> [PROMPT] Leaving out only the pictures, write out all the entries exactly.

> [RECORDS PROVIDED]
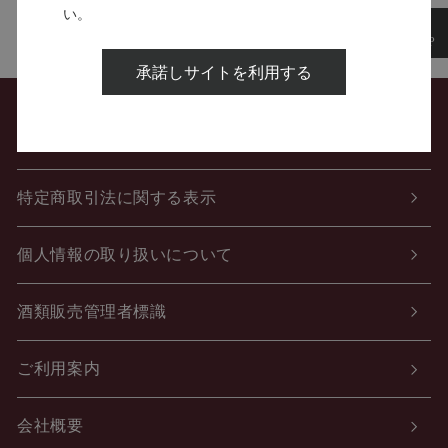
い。
承諾しサイトを利用する
お問い合わせ
特定商取引法に関する表示
個人情報の取り扱いについて
酒類販売管理者標識
ご利用案内
会社概要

> [REPLY]
い。
承諾しサイトを利用する
お問い合わせ
特定商取引法に関する表示
個人情報の取り扱いについて
酒類販売管理者標識
ご利用案内
会社概要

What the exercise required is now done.